Justiça proíbe influenciador de divulgar conteúdo com filha de casal
A 1ª Vara Cível do Foro Regional do Jabaquara proibiu liminarmente um influenciador de produzir e publicar vídeos envolvendo a filha de um casal, após conteúdos difamatórios que ameaçavam o convívio familiar. A decisão protegeu a criança, determinou a preservação de provas pela plataforma e estabeleceu multa em caso de descumprimento, ressaltando que a liberdade de expressão não autoriza ataques ou uso de imagem de menores.
Resolução que ampliava atuação de biomédicos é invalidada pelo TRF1
O TRF1 confirmou a nulidade da Resolução nº 241/2014, que ampliava a atuação de biomédicos para procedimentos estéticos invasivos, por extrapolar o poder regulamentar e contrariar a lei.
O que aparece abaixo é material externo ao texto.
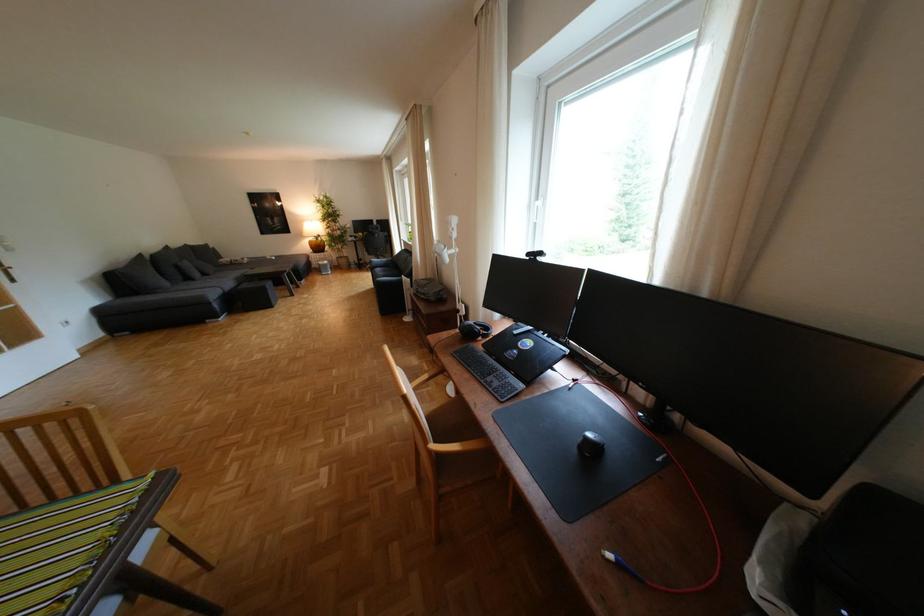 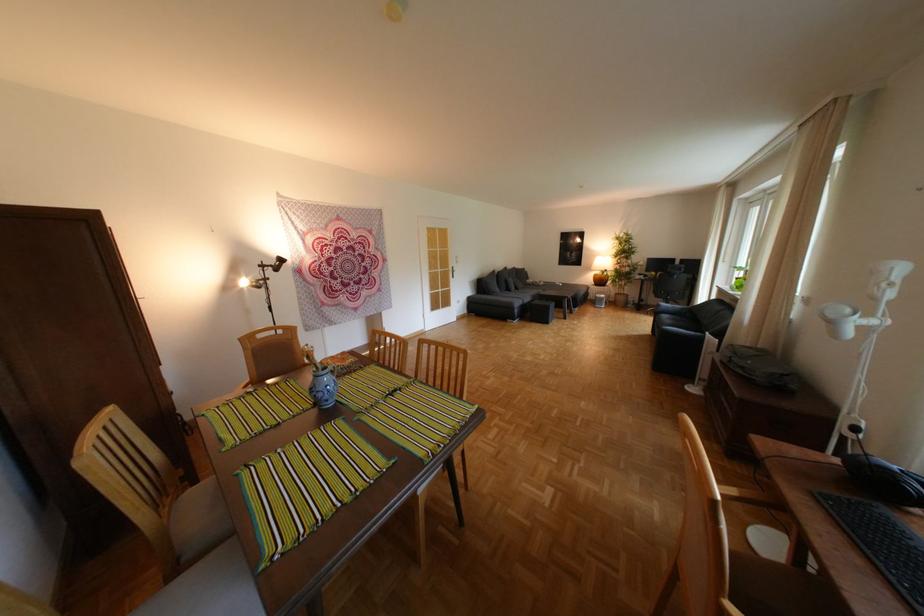 Where in the second image is the point corresponding to (x=333, y=216) from the first image?

(626, 252) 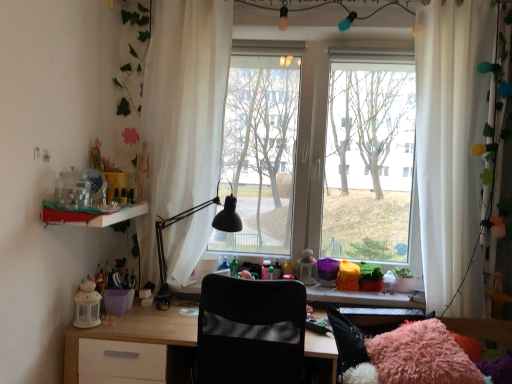 Question: Is white sheer curtain at right, the 2th curtain when ordered from left to right, surrounded by matte plastic shelf at left?

Choices:
 (A) no
 (B) yes

Answer: (A)

Question: Is matte plastic shelf at left thinner than white sheer curtain at right, the 2th curtain when ordered from left to right?

Choices:
 (A) yes
 (B) no

Answer: (B)

Question: From the image's perspective, is matte plastic shelf at left under white sheer curtain at right, the 1th curtain from the right?

Choices:
 (A) yes
 (B) no

Answer: (A)

Question: Is matte plastic shelf at left facing away from white sheer curtain at right, the 1th curtain from the right?

Choices:
 (A) yes
 (B) no

Answer: (B)

Question: Does matte plastic shelf at left have a greater height compared to white sheer curtain at right, the 1th curtain from the right?

Choices:
 (A) no
 (B) yes

Answer: (A)

Question: Based on their positions, is transparent glass window at center located to the left or right of black mesh chair at center?

Choices:
 (A) left
 (B) right

Answer: (B)

Question: From the image's perspective, is transparent glass window at center above or below black mesh chair at center?

Choices:
 (A) below
 (B) above

Answer: (B)

Question: Is transparent glass window at center taller or shorter than black mesh chair at center?

Choices:
 (A) tall
 (B) short

Answer: (A)

Question: Is transparent glass window at center inside or outside of black mesh chair at center?

Choices:
 (A) inside
 (B) outside

Answer: (B)

Question: Considering the relative positions of light wood desk at center and transparent glass window at center in the image provided, is light wood desk at center to the left or to the right of transparent glass window at center?

Choices:
 (A) right
 (B) left

Answer: (B)

Question: From the image's perspective, relative to transparent glass window at center, is light wood desk at center above or below?

Choices:
 (A) above
 (B) below

Answer: (B)

Question: Is light wood desk at center situated inside transparent glass window at center or outside?

Choices:
 (A) outside
 (B) inside

Answer: (A)

Question: Is point (135, 337) positioned closer to the camera than point (340, 142)?

Choices:
 (A) farther
 (B) closer

Answer: (B)

Question: From the image's perspective, is black matte desk lamp at center above or below white sheer curtain at center, acting as the second curtain starting from the right?

Choices:
 (A) above
 (B) below

Answer: (B)

Question: From a real-world perspective, is black matte desk lamp at center physically located above or below white sheer curtain at center, acting as the second curtain starting from the right?

Choices:
 (A) below
 (B) above

Answer: (A) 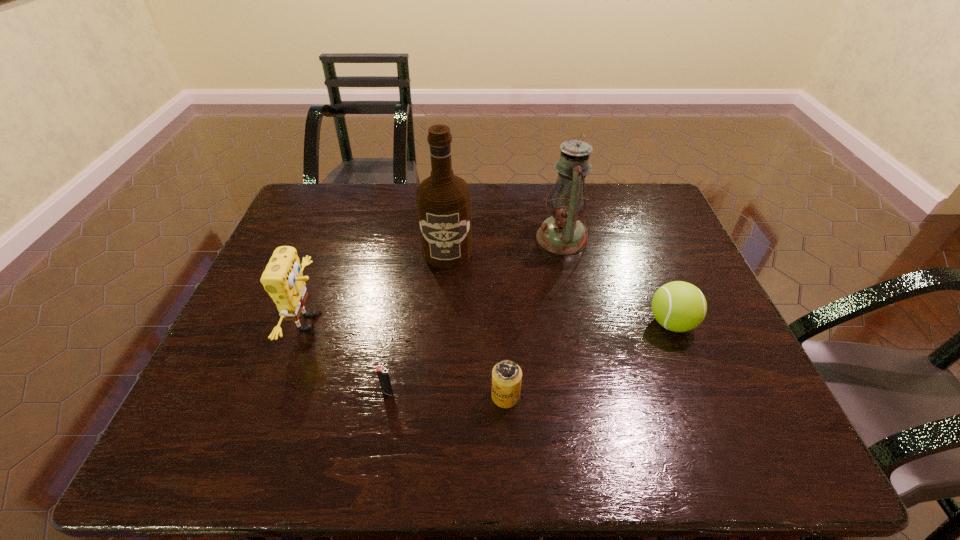 The image size is (960, 540). I want to click on alcohol, so click(x=443, y=200).

Find the location of a particular element. the second object from right to left is located at coordinates (562, 233).

Identify the location of the third tallest object. (283, 279).

The width and height of the screenshot is (960, 540). I want to click on sponge, so click(x=283, y=279).

The height and width of the screenshot is (540, 960). In order to click on the rightmost object in this screenshot , I will do `click(678, 306)`.

This screenshot has height=540, width=960. Find the location of `the fourth object from left to right`. the fourth object from left to right is located at coordinates (506, 375).

What are the coordinates of `igniter` in the screenshot? It's located at (383, 375).

You are a GUI agent. You are given a task and a screenshot of the screen. Output one action in this format:
    pyautogui.click(x=<x>, y=<y>)
    Task: Click on the fifth object from right to left
    
    Given the screenshot: What is the action you would take?
    pyautogui.click(x=383, y=375)

Where is `vacant space situated on the label of the third object from left to right`? The height and width of the screenshot is (540, 960). vacant space situated on the label of the third object from left to right is located at coordinates (441, 330).

This screenshot has height=540, width=960. In order to click on free point located 0.280m on the front of the second object from right to left in this screenshot , I will do `click(583, 338)`.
O tribunal ressaltou que apenas médicos podem realizar atos invasivos, e que conselhos profissionais têm poder normativo infralegal, não podendo criar atribuições além das previstas em lei, declarando o ato ilegal e sem efeito.
TRT-GO mantém justa causa de empregado público por assédio sexual contra terceirizada
O TRT-GO confirmou a dispensa por justa causa de um empregado de empresa pública federal acusado de assédio sexual contra uma terceirizada, mantendo a decisão da primeira instância que negou reintegração e indenização. O tribunal considerou que um único ato de cunho sexual indesejado, comprovado por mensagens, áudios e denúncia formal, configura assédio sexual, independentemente de ter ocorrido fora do horário ou das dependências da empresa, caracterizando falta grave que justifica a demissão.
Demora no atendimento gera indenização de R$ 10 mil a consumidor
Um consumidor foi indenizado em R$ 10 mil devido à demora no atendimento, decisão fundamentada no Código de Defesa do Consumidor, que reconheceu a falha na prestação de serviço como dano moral. A condenação reforça que empresas têm a obrigação de prestar serviços de forma eficiente, respeitando a dignidade e os direitos do consumidor, e que atrasos ou negligência podem gerar responsabilidade civil.